Dataset records:
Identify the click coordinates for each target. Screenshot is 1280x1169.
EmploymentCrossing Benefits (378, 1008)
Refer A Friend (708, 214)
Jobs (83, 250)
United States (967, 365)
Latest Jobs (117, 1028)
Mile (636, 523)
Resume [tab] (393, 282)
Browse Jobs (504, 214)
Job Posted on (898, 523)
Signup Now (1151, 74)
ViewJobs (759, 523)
--
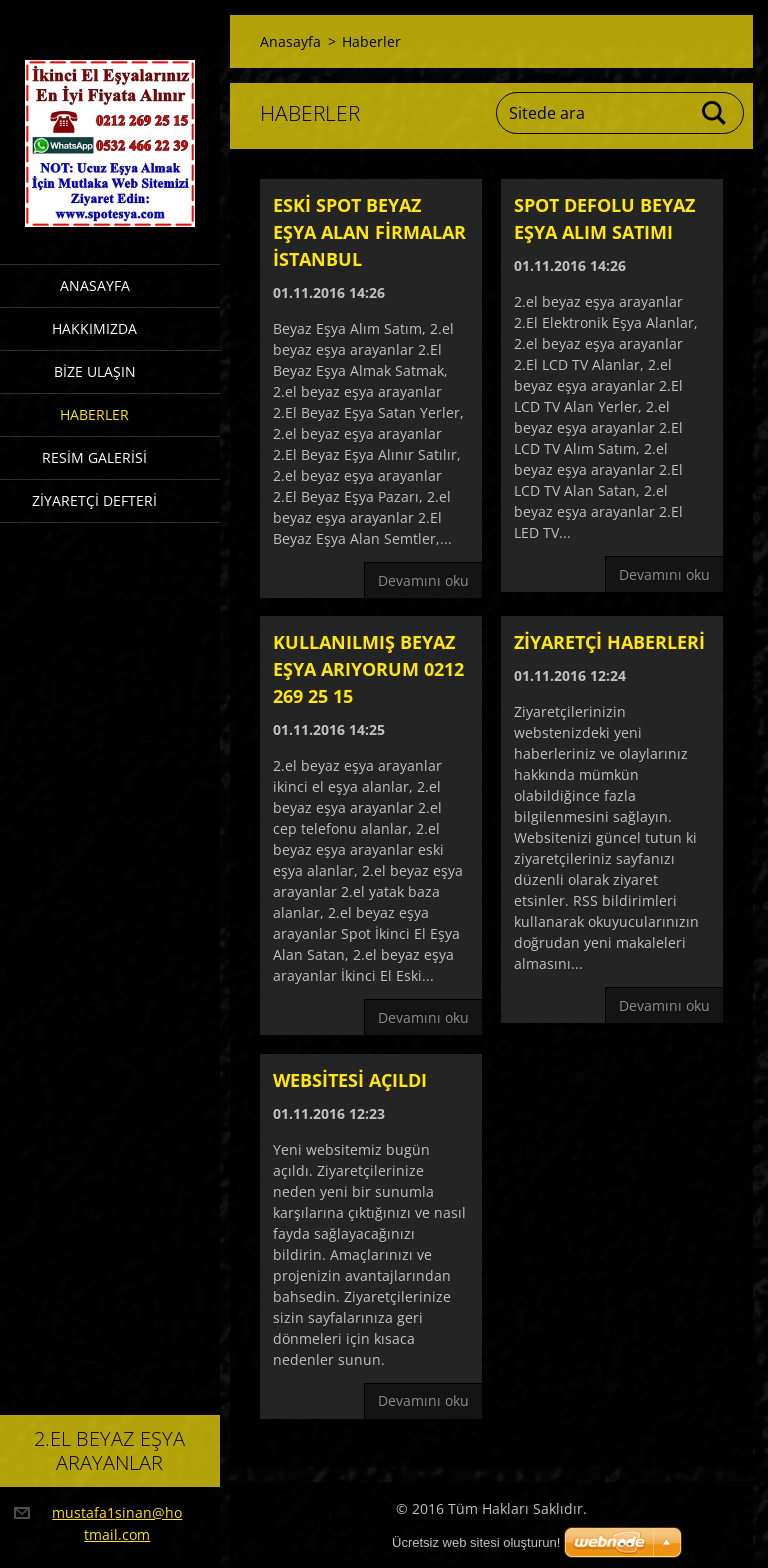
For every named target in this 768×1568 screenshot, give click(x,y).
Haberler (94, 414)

The task: In the entries above, one line contains "For every named" and another contains "Haberler (94, 414)". Reproduce exactly those two lines and the lines between them, nothing else.

Answer to this exercise:
For every named target in this 768×1568 screenshot, give click(x,y).
Haberler (94, 414)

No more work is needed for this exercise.